Boys with Toys

Along with others, I also read Clay Shirky’s Power Laws, Weblogs, and Inequality. However, unlike most others, my reaction to Clay’s newest gem was to go, “What a load of hooie”.

Don’t get me wrong, I think Clay’s sharp as a tack and smart as a whip. (Do I need any other weapon-like metaphors to make my point?) He’s a great speaker, and knows his technology, and loves what he does, and I respect that. But he has one failing in regards to his viewpoints as to social gatherings: he’s an elitist. He believes there will always be an ‘elite’ grouping within any society, something I don’t necessarily discount; however, from his writing and actions, he also tends to facilitate the mistaken belief that social groupings must follow fixed statistical patterns that support a static elite and that we must all behave as the statistics dictate. And I say, what a load of hooie.

Clay references Pareto’s work in wealth distribution, showing that 20% of the people control 80% of the wealth.

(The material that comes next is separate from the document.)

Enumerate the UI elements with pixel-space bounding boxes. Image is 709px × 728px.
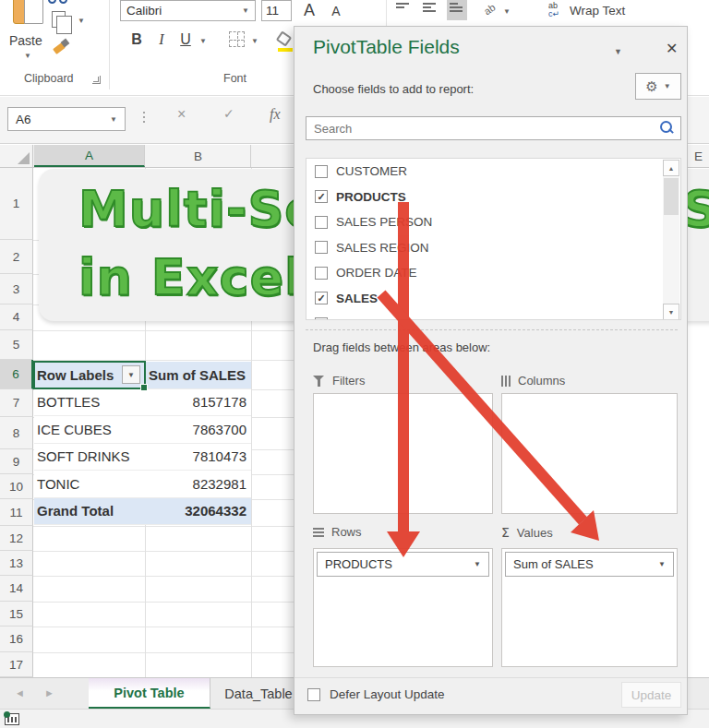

He writes:

Power law distributions, the shape that has spawned a number of catch-phrases like the 80/20 Rule and the Winner-Take-All Society, are finally being understood clearly enough to be useful. For much of the last century, investigators have been finding power law distributions in human systems. The economist Vilfredo Pareto observed that wealth follows a “predictable imbalance”, with 20% of the population holding 80% of the wealth. The linguist George Zipf observed that word frequency falls in a power law pattern, with a small number of high-frequency words (I, of, the), a moderate number of common words (book, cat cup), and a huge number of low-frequency words (peripatetic, hypognathous). Jacob Nielsen observed power-law distributions in website page views, and so on.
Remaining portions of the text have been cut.